[Collected data]
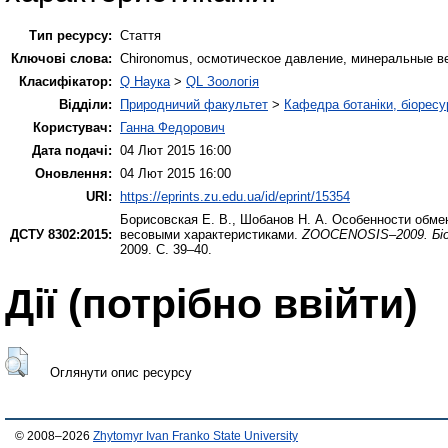
Тип ресурсу:
Стаття
Ключові слова:
Chironomus, осмотическое давление, минеральные ве
Класифікатор:
Q Наука
>
QL Зоологія
Відділи:
Природничий факультет
>
Кафедра ботаніки, біоресу
Користувач:
Ганна Федорович
Дата подачі:
04 Лют 2015 16:00
Оновлення:
04 Лют 2015 16:00
URI:
https://eprints.zu.edu.ua/id/eprint/15354
Борисовская Е. В.
,
Шобанов Н. А.
Особенности обмен
ДСТУ 8302:2015:
весовыми характеристиками.
ZOOCENOSIS–2009. Біо
2009. С. 39–40.
Дії ​​(потрібно ввійти)
Оглянути опис ресурсу
© 2008–2026
Zhytomyr Ivan Franko State University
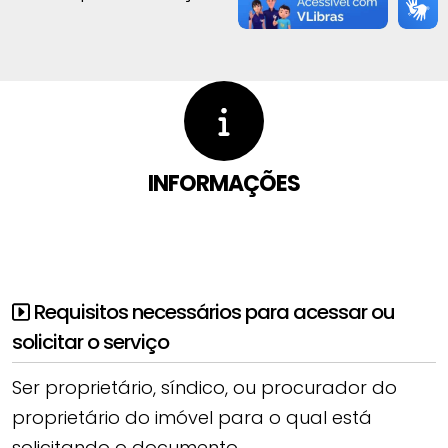
INFORMAÇÕES
Requisitos necessários para acessar ou
solicitar o serviço
Ser proprietário, síndico, ou procurador do
proprietário do imóvel para o qual está
solicitando o documento.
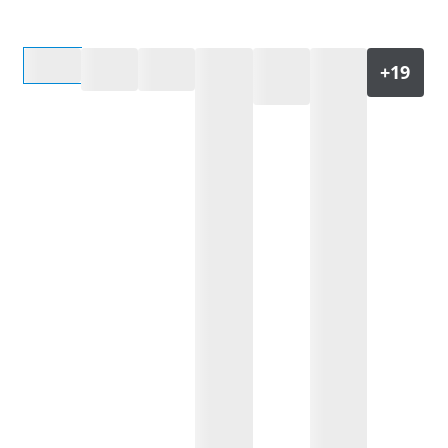
Selecteer een optie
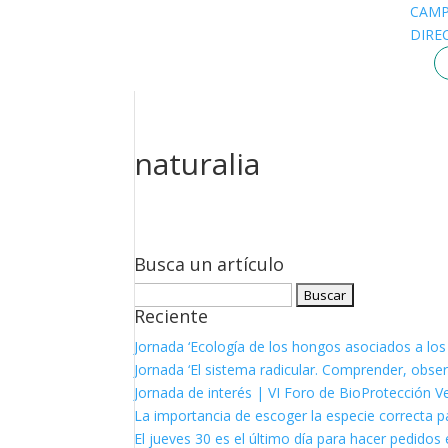
CAM
DIRE
naturalia
Busca un artículo
Buscar:
Reciente
Jornada ‘Ecología de los hongos asociados a los
Jornada ‘El sistema radicular. Comprender, observ
Jornada de interés | VI Foro de BioProtección V
La importancia de escoger la especie correcta p
El jueves 30 es el último día para hacer pedidos e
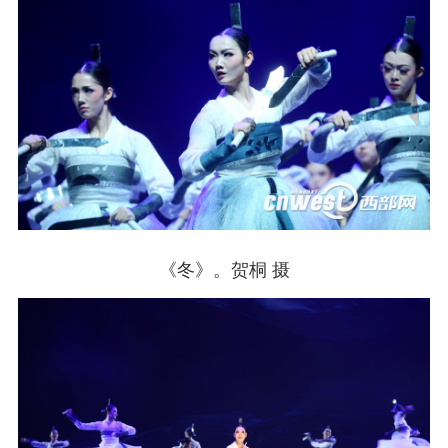
《冬》。贺桐 摄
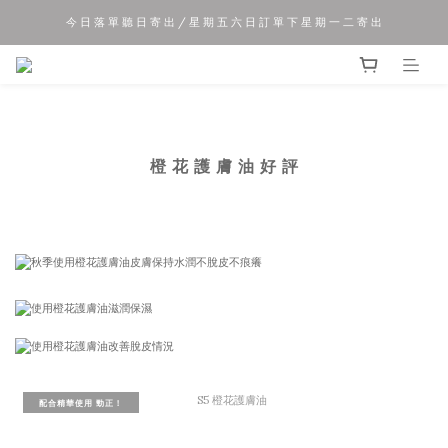
今 日 落 單 聽 日 寄 出 / 星 期 五 六 日 訂 單 下 星 期 一 二 寄 出
夏 日 優 惠 正 式 開 始!!
夏 日 優 惠 正 式 開 始!!
橙 花 護 膚 油 好 評
配合精華使用 勁正！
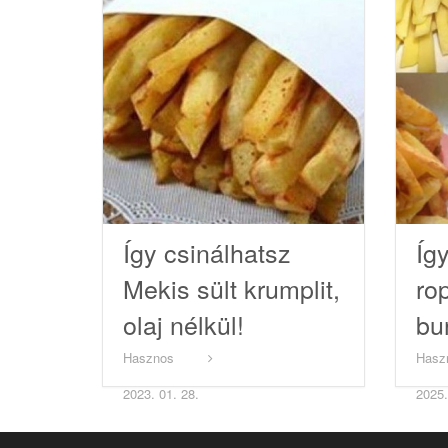
Így csinálhatsz
Így
Mekis sült krumplit,
ro
olaj nélkül!
bu
nél
Hasznos
Hasz
2023. 01. 28.
2025.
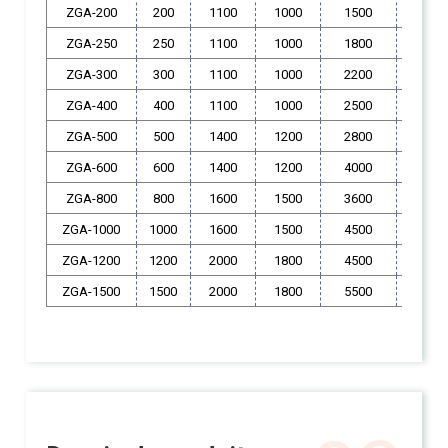
ZGA-200
200
1100
1000
1500
400
ZGA-250
250
1100
1000
1800
400
ZGA-300
300
1100
1000
2200
400
ZGA-400
400
1100
1000
2500
400
ZGA-500
500
1400
1200
2800
550
ZGA-600
600
1400
1200
4000
550
ZGA-800
800
1600
1500
3600
550
ZGA-1000
1000
1600
1500
4500
550
ZGA-1200
1200
2000
1800
4500
600
ZGA-1500
1500
2000
1800
5500
600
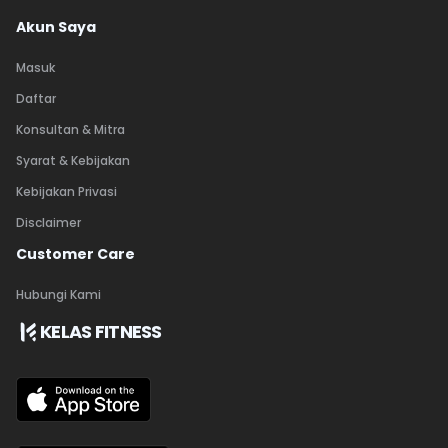
Akun Saya
Masuk
Daftar
Konsultan & Mitra
Syarat & Kebijakan
Kebijakan Privasi
Disclaimer
Customer Care
Hubungi Kami
KELAS FITNESS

Work required:
If a line of the entries contains "para", it counts; say how many such lines there are and give only the number.

Solved exercise:
3